Vendredi, c’était également le 43e anniversaire de l’accord de paix de Camp David, conclu entre Israël et l’Egypte et négocié par Jimmy Carter, un Démocrate qui ne craignait guère de mélanger religion et diplomatie. Blinken a noté cette coïncidence et déclaré qu’une partie de l’ordre du jour que l’administration Biden s’est fixé consisterait à approfondir les traités de paix déjà existants entre Israël, l’Egypte et la Jordanie.

« Nous œuvrerons à approfondir les relations de longue haleine avec l’Egypte et la Jordanie – des partenaires déterminants pour les États-Unis et pour Israël et les Palestiniens de la même manière », a noté Blinken. Il a remarqué que le Premier ministre israélien Naftali Bennett avait fait le déplacement au Caire ce mois-ci pour y rencontrer le président égyptien Abdel Fattah el-Sissi – la première visite de ce type entre de hauts-responsables des deux pays depuis une décennie. « Les négociations entre Israël et la Jordanie sur de nouveaux accords dans les secteurs de l’eau et du commerce montrent la manière dont ces relations continuent de se construire sur ces accords pionniers, signés il y a des dizaines d’années », a-t-il dit.
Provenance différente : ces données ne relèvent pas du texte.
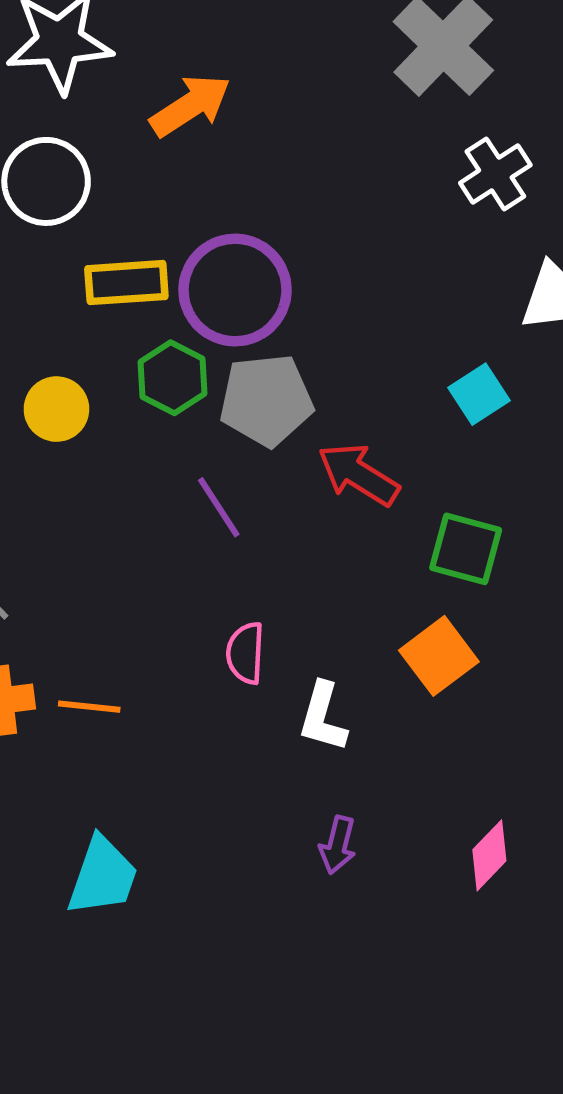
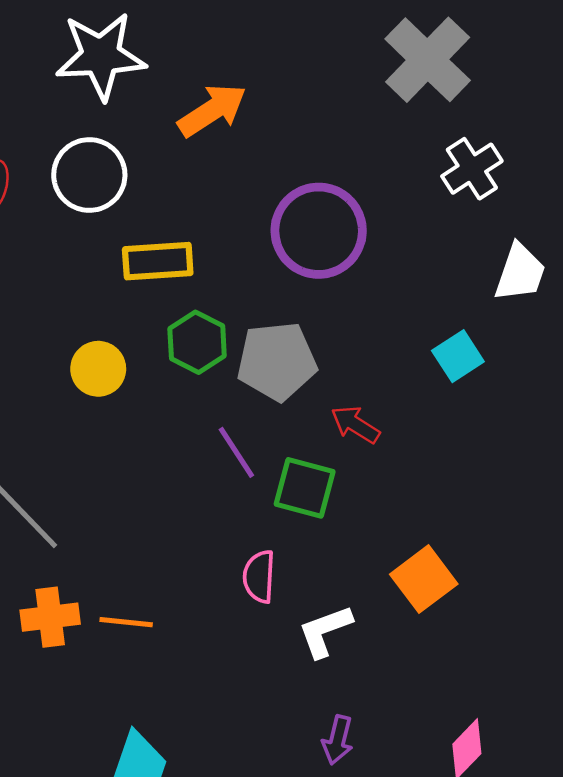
purple circle: (235, 290) -> (319, 231), moved
red arrow: (358, 474) -> (355, 425), size x0.7
green square: (466, 549) -> (305, 488), moved
white L-shape: (323, 717) -> (325, 631), turned 54

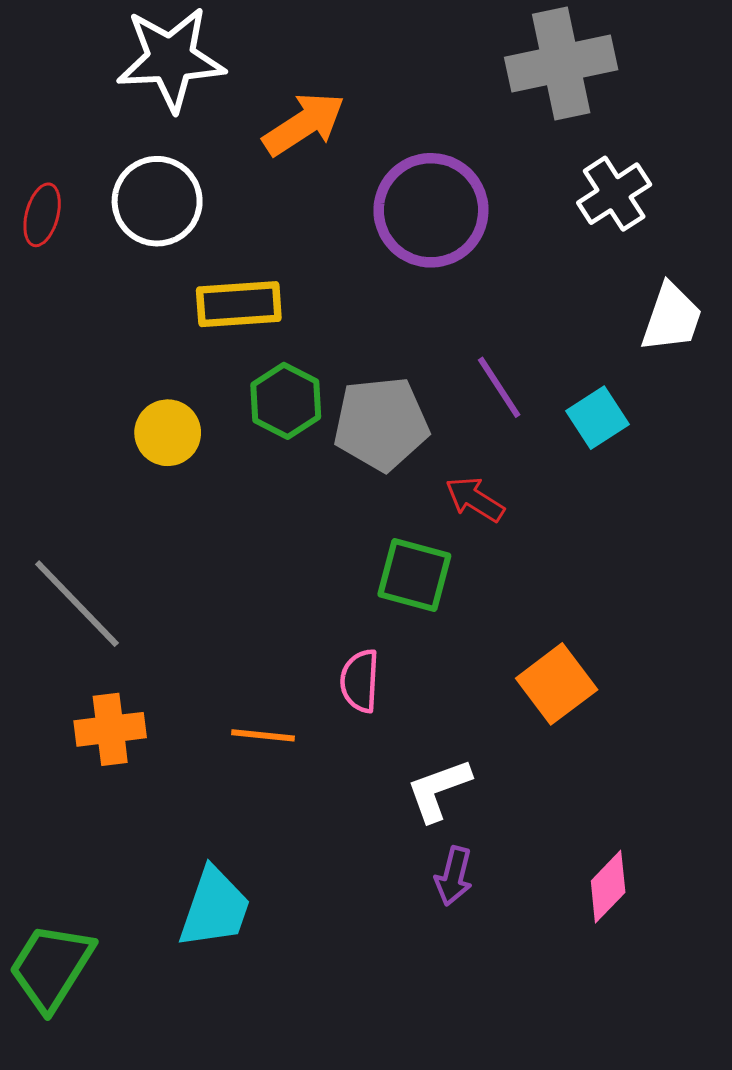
gray cross: (428, 60) -> (561, 64), turned 34
purple circle: (319, 231) -> (431, 210), moved
purple line: (236, 452) -> (499, 387), moved
orange line: (126, 622) -> (263, 735), moved
white L-shape: (325, 631) -> (439, 790), moved

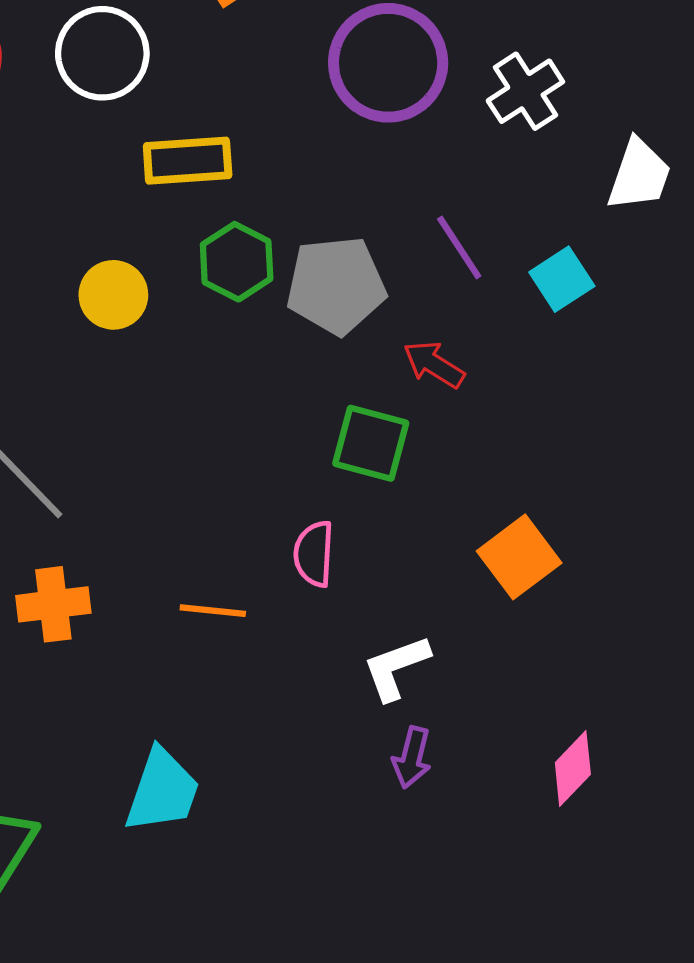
white cross: (614, 194) -> (525, 91), moved

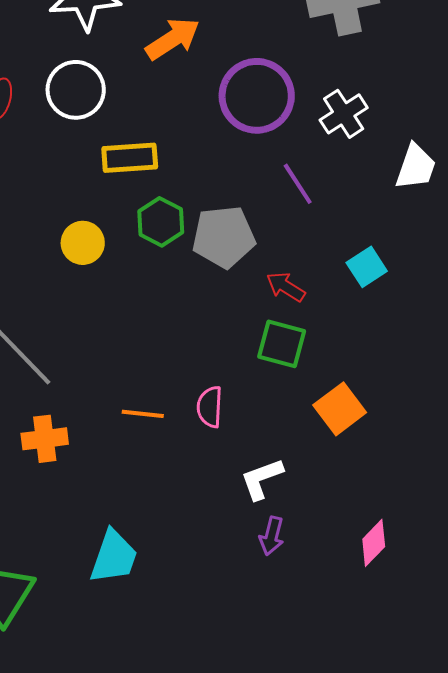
purple line: (459, 247) -> (298, 184), moved
cyan square: (562, 279) -> (367, 267), moved
green square: (371, 443) -> (282, 344), moved
orange line: (213, 611) -> (143, 414), moved

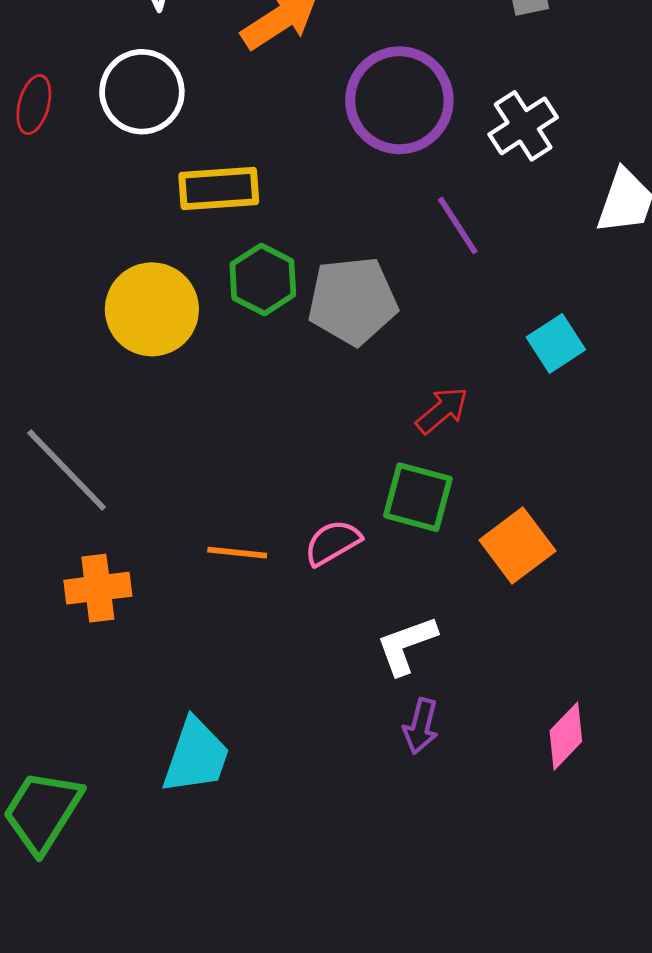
yellow circle: (83, 243) -> (152, 309), size x1.5
red arrow: (286, 287) -> (442, 410), moved, turned 108
green square: (282, 344) -> (418, 497), moved
pink semicircle: (210, 407) -> (333, 543), turned 57

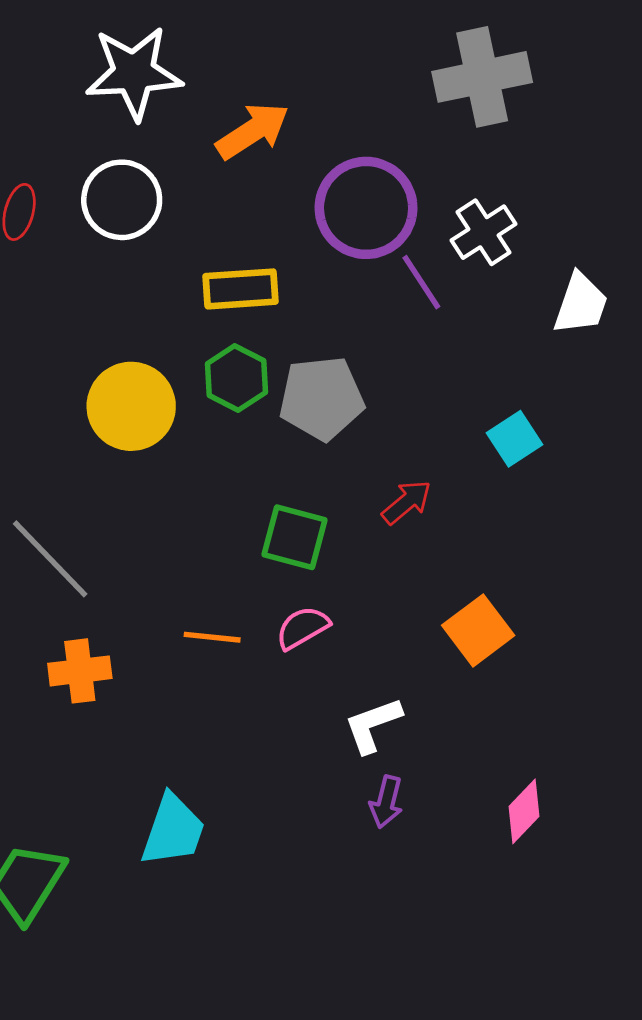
yellow rectangle: (219, 188) -> (240, 289), moved
purple line: (458, 225) -> (421, 282), moved
green square: (418, 497) -> (294, 537), moved

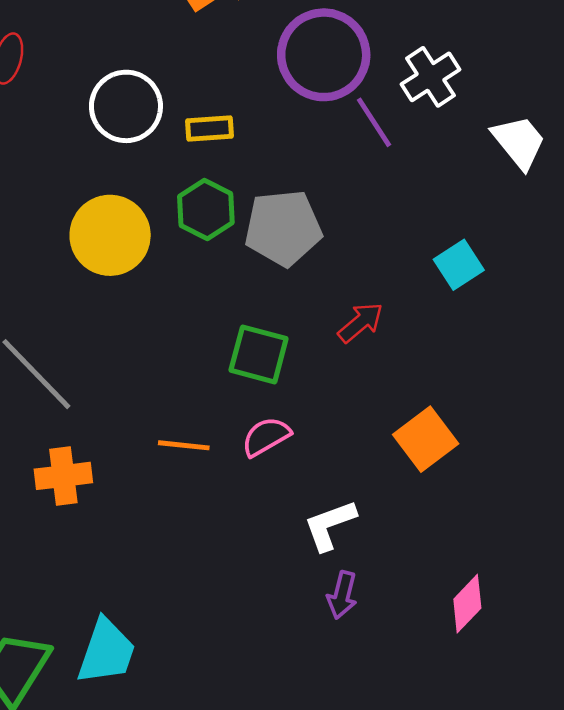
white circle: (122, 200) -> (126, 106), moved
yellow rectangle: (240, 289) -> (209, 128), size x0.7
white trapezoid: (581, 304) -> (519, 142), turned -58
cyan trapezoid: (173, 830) -> (106, 652), moved

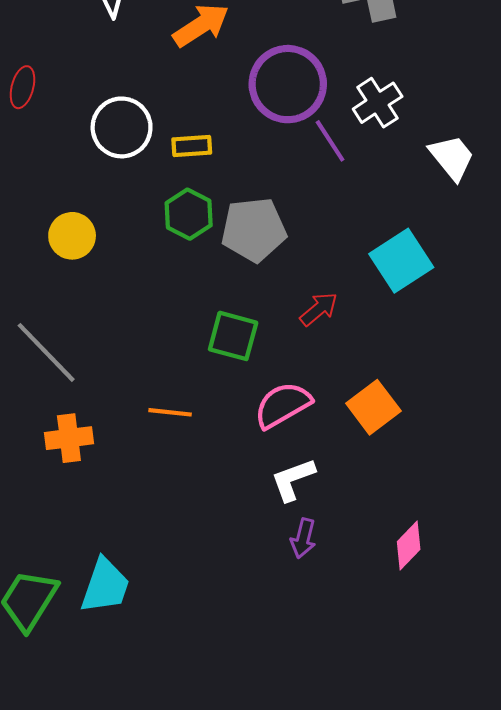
yellow circle: (110, 235) -> (72, 236), moved, size x0.7
cyan square: (459, 265) -> (401, 261), size x1.5
pink semicircle: (266, 437) -> (283, 405), moved, size x1.4

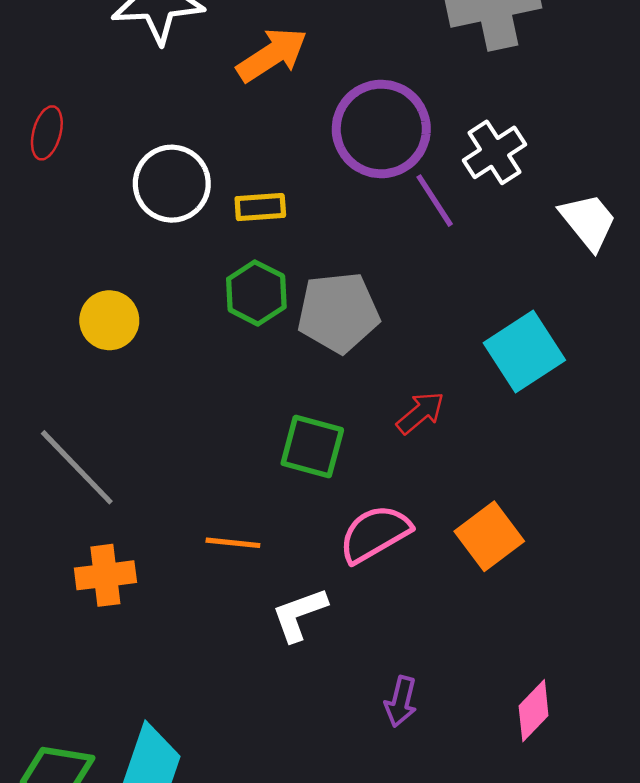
white L-shape: (293, 479) -> (299, 614), moved

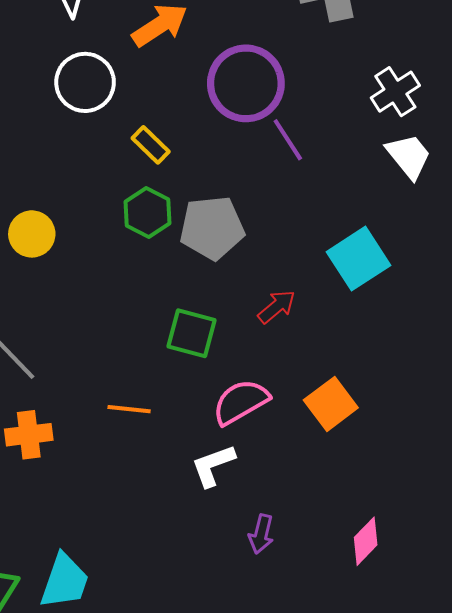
white cross: (494, 152) -> (395, 92), moved
white circle: (172, 184) -> (85, 82), moved
yellow rectangle: (260, 207) -> (151, 145), turned 48
white L-shape: (299, 614) -> (213, 465), moved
S’ils précèdent en effet de plusieurs décennies les Accords d’Abraham, les relations entre Israël et l’Egypte et entre l’État juif et la Jordanie sont en manque d’interactions entre les peuples – l’idée de la normalisation, qui a fleuri depuis la conclusion des Accords d’Abraham. Blinken est entré dans le détail des avantages et des opportunités apportés jusqu’à présent par la normalisation.

« Les Émirats arabes unis ont procédé à des investissements significatifs dans des secteurs stratégiques en Israël et notamment dans l’énergie, dans la médecine, dans la technologie et dans les soins de santé », a-t-il expliqué. « Les entreprises privées de vos pays travaillent ensemble dans tous les secteurs, de la désalinisation aux thérapies cellulaires. »

Blinken a même mentionné l’établissement récent de liens diplomatiques entre le Kosovo et Israël, un pays que l’équipe de négociation de Trump avait voulu trouver le moyen d’inclure dans les Accords d’Abraham malgré une différence de contexte essentiel – et notamment le fait que c’est le Kosovo qui a demandé la reconnaissance de l’État juif pendant des années et non le contraire.

Absent notable de la cérémonie virtuelle, le Soudan, où il y a eu des signes de malaise face à ces nouvelles relations avec Israël (citons par exemple le cas d’un athlète olympique soudanais qui s’est retiré cette année des JO pour ne pas devoir affronter un adversaire israélien). Un diplomate soudanais a indiqué que le pays devrait signer un accord officiel à la Maison Blanche avant d’afficher publiquement ses liens avec l’État juif.